Other Requirements Waived
The interim rule provides that if a borrower accepts an offer pursuant to the new exception, the servicer is not required to comply with Regulation X’s requirement to send a letter acknowledging receipt of a loss mitigation application within five days and the requirement to attempt to get a complete application from the borrower. This provision is likely welcome relief to servicers who are facing sharply increased requests for assistance.
Interim Final Rule
The CFPB is issuing this rule as an interim final rule under the good cause exception of the Administrative Procedure Act. The good cause exception generally allows agencies to publish a final rule without going through the usual notice and comment process before the rule becomes effective where notice and comment are impractical, unnecessary, or contrary to the public interest. According to the CFPB, because many servicers offered borrowers 90-day forbearance programs that are coming to an end in the next few weeks, and because the FHFA COVID-19 deferral program becomes effective on July 1, it would be impractical and contrary to the public interest to require a notice and comment process.

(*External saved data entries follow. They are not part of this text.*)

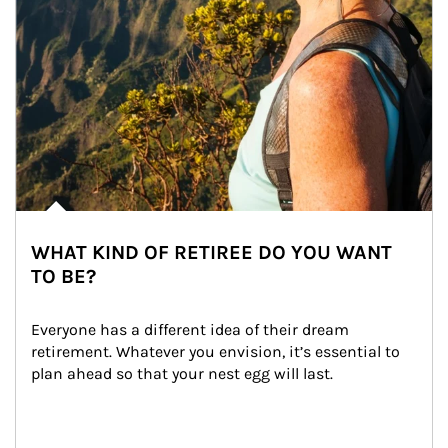
WHAT KIND OF RETIREE DO YOU WANT
TO BE?
Everyone has a different idea of their dream 
retirement. Whatever you envision, it’s essential to 
plan ahead so that your nest egg will last.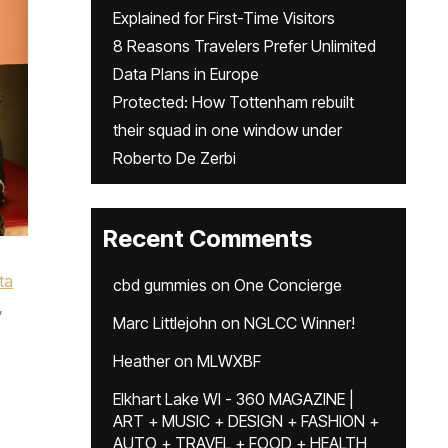
Explained for First-Time Visitors
8 Reasons Travelers Prefer Unlimited
Data Plans in Europe
Protected: How Tottenham rebuilt
their squad in one window under
Roberto De Zerbi
Recent Comments
ta
cbd gummies
on
One Concierge
,
Marc Littlejohn
on
NGLCC Winner!
Heather
on
MLWXBF
Elkhart Lake WI - 360 MAGAZINE |
ART + MUSIC + DESIGN + FASHION +
AUTO + TRAVEL + FOOD + HEALTH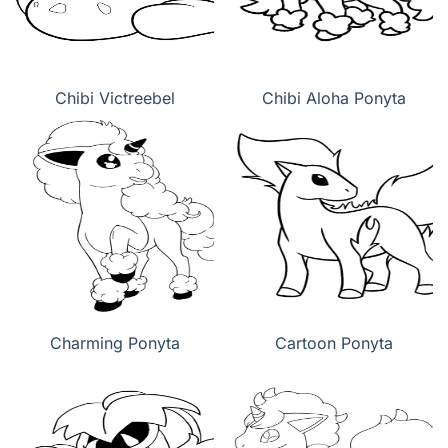
Chibi Victreebel
Chibi Aloha Ponyta
Charming Ponyta
Cartoon Ponyta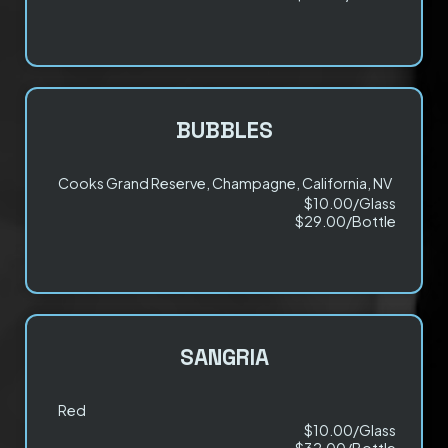
BUBBLES
Cooks Grand Reserve, Champagne, California, NV
$10.00/Glass
$29.00/Bottle
SANGRIA
Red
$10.00/Glass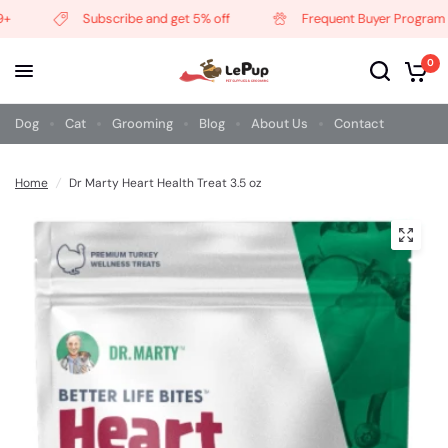
Subscribe and get 5% off
Frequent Buyer Program
0
Dog
Cat
Grooming
Blog
About Us
Contact
Home
/
Dr Marty Heart Health Treat 3.5 oz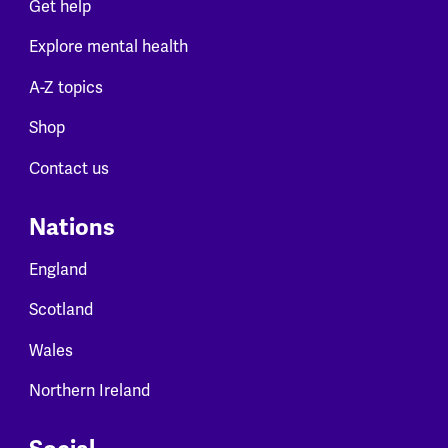
Get help
Explore mental health
A-Z topics
Shop
Contact us
Nations
England
Scotland
Wales
Northern Ireland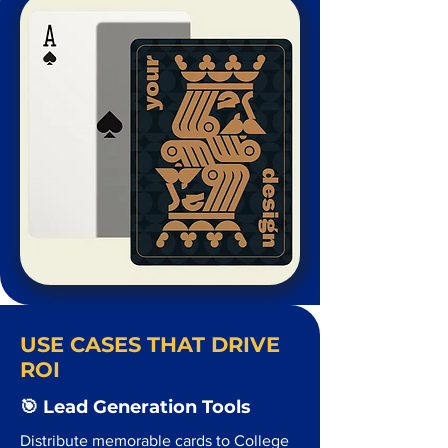
USE CASES THAT DRIVE
ROI
🎯 Lead Generation Tools
Distribute memorable cards to College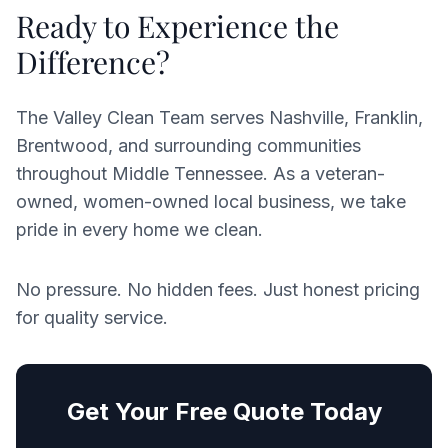
Ready to Experience the
Difference?
The Valley Clean Team serves Nashville, Franklin,
Brentwood, and surrounding communities
throughout Middle Tennessee. As a veteran-
owned, women-owned local business, we take
pride in every home we clean.
No pressure. No hidden fees. Just honest pricing
for quality service.
Get Your Free Quote Today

Unless the CFPB acts quickly, servicers may struggle to determine whether they could offer borrowers a deferral program, including the FHFA COVID-19 deferral program, upon the end of a forbearance without obtaining a complete loss mitigation application from borrowers, a step that the CFPB acknowledged would delay or obstruct relief to borrowers who have an immediate need for the program.
The rule becomes effective on July 1, and the Bureau is currently accepting comments on the rule. Comments are due 45 days after the rule is published in the Federal Register. A more detailed Legal Update discussing the new rule is forthcoming.